Items listed in a dataset:
- - - - -
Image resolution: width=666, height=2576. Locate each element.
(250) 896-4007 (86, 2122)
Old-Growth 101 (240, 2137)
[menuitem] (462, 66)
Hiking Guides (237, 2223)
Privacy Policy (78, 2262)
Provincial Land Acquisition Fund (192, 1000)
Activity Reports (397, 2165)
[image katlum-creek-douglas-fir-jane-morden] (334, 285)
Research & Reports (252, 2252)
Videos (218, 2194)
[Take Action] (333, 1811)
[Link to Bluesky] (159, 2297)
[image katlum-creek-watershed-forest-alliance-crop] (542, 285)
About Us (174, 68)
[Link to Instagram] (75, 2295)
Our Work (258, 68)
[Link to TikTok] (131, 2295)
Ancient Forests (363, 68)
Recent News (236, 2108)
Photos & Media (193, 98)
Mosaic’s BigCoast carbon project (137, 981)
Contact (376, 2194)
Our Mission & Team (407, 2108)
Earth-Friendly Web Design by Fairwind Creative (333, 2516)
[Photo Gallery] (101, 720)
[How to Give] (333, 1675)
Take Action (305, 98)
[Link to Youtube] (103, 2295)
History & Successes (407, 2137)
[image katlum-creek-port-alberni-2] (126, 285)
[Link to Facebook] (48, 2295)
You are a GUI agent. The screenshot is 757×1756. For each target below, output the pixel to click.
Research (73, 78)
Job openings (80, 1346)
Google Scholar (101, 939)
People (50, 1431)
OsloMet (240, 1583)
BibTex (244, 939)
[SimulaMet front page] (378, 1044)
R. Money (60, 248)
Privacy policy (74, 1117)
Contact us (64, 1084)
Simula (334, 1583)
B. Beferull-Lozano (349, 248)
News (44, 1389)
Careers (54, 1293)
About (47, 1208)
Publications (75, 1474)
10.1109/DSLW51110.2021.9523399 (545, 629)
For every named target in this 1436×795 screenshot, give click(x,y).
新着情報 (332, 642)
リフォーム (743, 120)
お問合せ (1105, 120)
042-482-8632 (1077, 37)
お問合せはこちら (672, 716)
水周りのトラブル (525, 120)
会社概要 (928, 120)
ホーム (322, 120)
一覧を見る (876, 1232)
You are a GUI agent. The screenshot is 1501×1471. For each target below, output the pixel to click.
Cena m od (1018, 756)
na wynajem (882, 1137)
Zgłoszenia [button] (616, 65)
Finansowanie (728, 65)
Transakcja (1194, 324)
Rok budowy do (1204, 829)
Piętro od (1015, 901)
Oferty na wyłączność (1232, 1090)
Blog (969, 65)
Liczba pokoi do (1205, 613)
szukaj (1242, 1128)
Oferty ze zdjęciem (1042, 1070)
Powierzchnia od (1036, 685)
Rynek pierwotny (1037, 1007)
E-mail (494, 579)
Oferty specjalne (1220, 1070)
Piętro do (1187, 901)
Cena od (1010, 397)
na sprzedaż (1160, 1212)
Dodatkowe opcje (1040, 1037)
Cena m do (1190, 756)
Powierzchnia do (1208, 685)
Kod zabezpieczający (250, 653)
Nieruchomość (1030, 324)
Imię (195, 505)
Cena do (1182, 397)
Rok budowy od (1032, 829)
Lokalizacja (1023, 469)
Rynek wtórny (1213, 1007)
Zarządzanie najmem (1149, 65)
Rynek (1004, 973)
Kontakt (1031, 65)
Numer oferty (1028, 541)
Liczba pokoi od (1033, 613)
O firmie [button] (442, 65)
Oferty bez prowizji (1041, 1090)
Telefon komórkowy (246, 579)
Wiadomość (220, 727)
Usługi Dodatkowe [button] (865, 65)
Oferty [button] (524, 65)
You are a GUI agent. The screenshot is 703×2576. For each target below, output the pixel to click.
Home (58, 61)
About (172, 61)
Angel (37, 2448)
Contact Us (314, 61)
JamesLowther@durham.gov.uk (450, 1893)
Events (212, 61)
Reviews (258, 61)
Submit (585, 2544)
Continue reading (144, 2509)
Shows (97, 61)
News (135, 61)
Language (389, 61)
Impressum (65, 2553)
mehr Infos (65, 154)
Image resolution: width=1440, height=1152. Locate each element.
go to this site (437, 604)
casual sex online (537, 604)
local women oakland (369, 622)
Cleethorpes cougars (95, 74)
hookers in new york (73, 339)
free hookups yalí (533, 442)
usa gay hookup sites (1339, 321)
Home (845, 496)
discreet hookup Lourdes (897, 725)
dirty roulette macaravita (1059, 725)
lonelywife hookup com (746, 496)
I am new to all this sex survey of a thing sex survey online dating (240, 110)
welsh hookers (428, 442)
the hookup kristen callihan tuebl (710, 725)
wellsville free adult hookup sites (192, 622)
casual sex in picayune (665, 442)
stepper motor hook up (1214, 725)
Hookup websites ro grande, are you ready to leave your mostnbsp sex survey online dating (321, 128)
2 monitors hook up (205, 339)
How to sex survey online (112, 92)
- - - - -
▸ **Brief**:
Top to bottom, transcribe every line above exactly.

▸ **Response box**:
Image resolution: width=666, height=2576. Locate each element.
(250) 896-4007 (86, 2122)
Old-Growth 101 (240, 2137)
[menuitem] (462, 66)
Hiking Guides (237, 2223)
Privacy Policy (78, 2262)
Provincial Land Acquisition Fund (192, 1000)
Activity Reports (397, 2165)
[image katlum-creek-douglas-fir-jane-morden] (334, 285)
Research & Reports (252, 2252)
Videos (218, 2194)
[Take Action] (333, 1811)
[Link to Bluesky] (159, 2297)
[image katlum-creek-watershed-forest-alliance-crop] (542, 285)
About Us (174, 68)
[Link to Instagram] (75, 2295)
Our Work (258, 68)
[Link to TikTok] (131, 2295)
Ancient Forests (363, 68)
Recent News (236, 2108)
Photos & Media (193, 98)
Mosaic’s BigCoast carbon project (137, 981)
Contact (376, 2194)
Our Mission & Team (407, 2108)
Earth-Friendly Web Design by Fairwind Creative (333, 2516)
[Photo Gallery] (101, 720)
[How to Give] (333, 1675)
Take Action (305, 98)
[Link to Youtube] (103, 2295)
History & Successes (407, 2137)
[image katlum-creek-port-alberni-2] (126, 285)
[Link to Facebook] (48, 2295)
You are a GUI agent. The screenshot is 757×1756. For each target below, output the pixel to click.
Research (73, 78)
Job openings (80, 1346)
Google Scholar (101, 939)
People (50, 1431)
OsloMet (240, 1583)
BibTex (244, 939)
[SimulaMet front page] (378, 1044)
R. Money (60, 248)
Privacy policy (74, 1117)
Contact us (64, 1084)
Simula (334, 1583)
B. Beferull-Lozano (349, 248)
News (44, 1389)
Careers (54, 1293)
About (47, 1208)
Publications (75, 1474)
10.1109/DSLW51110.2021.9523399 (545, 629)
For every named target in this 1436×795 screenshot, give click(x,y).
新着情報 (332, 642)
リフォーム (743, 120)
お問合せ (1105, 120)
042-482-8632 (1077, 37)
お問合せはこちら (672, 716)
水周りのトラブル (525, 120)
会社概要 (928, 120)
ホーム (322, 120)
一覧を見る (876, 1232)
You are a GUI agent. The screenshot is 1501×1471. For each target below, output the pixel to click.
Cena m od (1018, 756)
na wynajem (882, 1137)
Zgłoszenia [button] (616, 65)
Finansowanie (728, 65)
Transakcja (1194, 324)
Rok budowy do (1204, 829)
Piętro od (1015, 901)
Oferty na wyłączność (1232, 1090)
Blog (969, 65)
Liczba pokoi do (1205, 613)
szukaj (1242, 1128)
Oferty ze zdjęciem (1042, 1070)
Powierzchnia od (1036, 685)
Rynek pierwotny (1037, 1007)
E-mail (494, 579)
Oferty specjalne (1220, 1070)
Piętro do (1187, 901)
Cena od (1010, 397)
na sprzedaż (1160, 1212)
Dodatkowe opcje (1040, 1037)
Cena m do (1190, 756)
Powierzchnia do (1208, 685)
Kod zabezpieczający (250, 653)
Nieruchomość (1030, 324)
Imię (195, 505)
Cena do (1182, 397)
Rok budowy od (1032, 829)
Lokalizacja (1023, 469)
Rynek wtórny (1213, 1007)
Zarządzanie najmem (1149, 65)
Rynek (1004, 973)
Kontakt (1031, 65)
Numer oferty (1028, 541)
Liczba pokoi od (1033, 613)
O firmie [button] (442, 65)
Oferty bez prowizji (1041, 1090)
Telefon komórkowy (246, 579)
Wiadomość (220, 727)
Usługi Dodatkowe [button] (865, 65)
Oferty [button] (524, 65)
You are a GUI agent. The screenshot is 703×2576. For each target below, output the pixel to click.
Home (58, 61)
About (172, 61)
Angel (37, 2448)
Contact Us (314, 61)
JamesLowther@durham.gov.uk (450, 1893)
Events (212, 61)
Reviews (258, 61)
Submit (585, 2544)
Continue reading (144, 2509)
Shows (97, 61)
News (135, 61)
Language (389, 61)
Impressum (65, 2553)
mehr Infos (65, 154)
Image resolution: width=1440, height=1152. Locate each element.
go to this site (437, 604)
casual sex online (537, 604)
local women oakland (369, 622)
Cleethorpes cougars (95, 74)
hookers in new york (73, 339)
free hookups yalí (533, 442)
usa gay hookup sites (1339, 321)
Home (845, 496)
discreet hookup Lourdes (897, 725)
dirty roulette macaravita (1059, 725)
lonelywife hookup com (746, 496)
I am new to all this sex survey of a thing sex survey online dating (240, 110)
welsh hookers (428, 442)
the hookup kristen callihan tuebl (710, 725)
wellsville free adult hookup sites (192, 622)
casual sex in picayune (665, 442)
stepper motor hook up (1214, 725)
Hookup websites ro grande, are you ready to leave your mostnbsp sex survey online dating (321, 128)
2 monitors hook up (205, 339)
How to sex survey online (112, 92)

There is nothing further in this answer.